* **What to do**
Report each line of the entries below that includes "dwuskrzydłowa".

* **Exercise material**
___
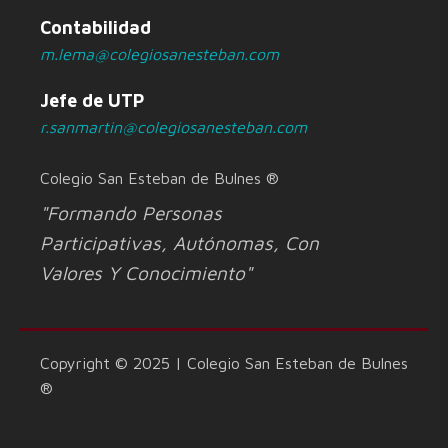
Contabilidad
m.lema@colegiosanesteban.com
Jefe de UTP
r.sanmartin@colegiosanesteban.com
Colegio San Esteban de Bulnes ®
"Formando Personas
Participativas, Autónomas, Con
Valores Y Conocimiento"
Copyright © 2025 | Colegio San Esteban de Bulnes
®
___
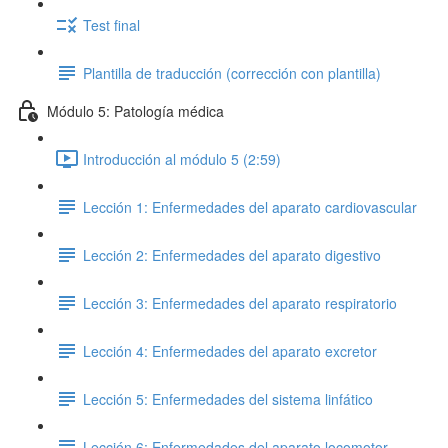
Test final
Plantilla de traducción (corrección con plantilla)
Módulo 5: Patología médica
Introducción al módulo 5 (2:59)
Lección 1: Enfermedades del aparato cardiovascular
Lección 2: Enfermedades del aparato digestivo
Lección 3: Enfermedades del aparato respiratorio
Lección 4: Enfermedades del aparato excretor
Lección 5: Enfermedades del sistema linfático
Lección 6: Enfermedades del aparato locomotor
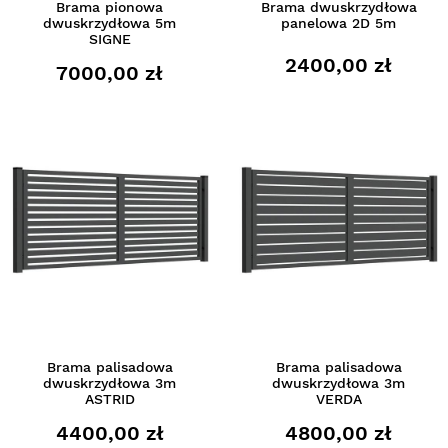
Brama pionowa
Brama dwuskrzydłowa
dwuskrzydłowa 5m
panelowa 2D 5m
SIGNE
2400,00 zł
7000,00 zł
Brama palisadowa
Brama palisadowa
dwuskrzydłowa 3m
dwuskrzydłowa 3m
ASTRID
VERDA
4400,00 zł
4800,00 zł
___
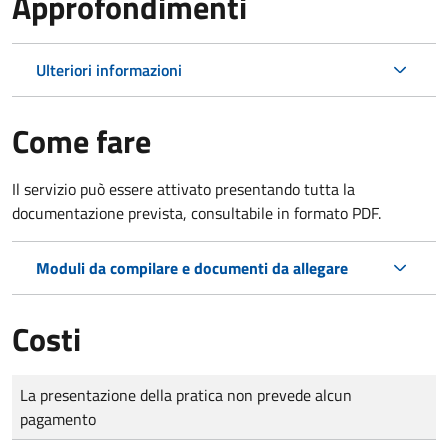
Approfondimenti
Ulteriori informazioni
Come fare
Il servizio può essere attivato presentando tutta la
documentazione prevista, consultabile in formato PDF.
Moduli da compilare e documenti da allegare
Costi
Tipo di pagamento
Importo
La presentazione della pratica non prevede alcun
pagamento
___
* **Answer section**
Brama dwuskrzydłowa
dwuskrzydłowa 5m
dwuskrzydłowa 3m
dwuskrzydłowa 3m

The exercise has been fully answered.